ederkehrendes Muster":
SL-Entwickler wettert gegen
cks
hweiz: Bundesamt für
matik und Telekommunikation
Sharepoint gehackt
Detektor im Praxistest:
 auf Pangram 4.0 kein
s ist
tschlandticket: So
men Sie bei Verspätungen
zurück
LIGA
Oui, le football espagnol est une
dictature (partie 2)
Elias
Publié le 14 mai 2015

★ ★ ★ ★

* What the task asks *
Write out the complete material a second time, matching it exactly.

* The completed task *
ederkehrendes Muster":
SL-Entwickler wettert gegen
cks
hweiz: Bundesamt für
matik und Telekommunikation
Sharepoint gehackt
Detektor im Praxistest:
 auf Pangram 4.0 kein
s ist
tschlandticket: So
men Sie bei Verspätungen
zurück
LIGA
Oui, le football espagnol est une
dictature (partie 2)
Elias
Publié le 14 mai 2015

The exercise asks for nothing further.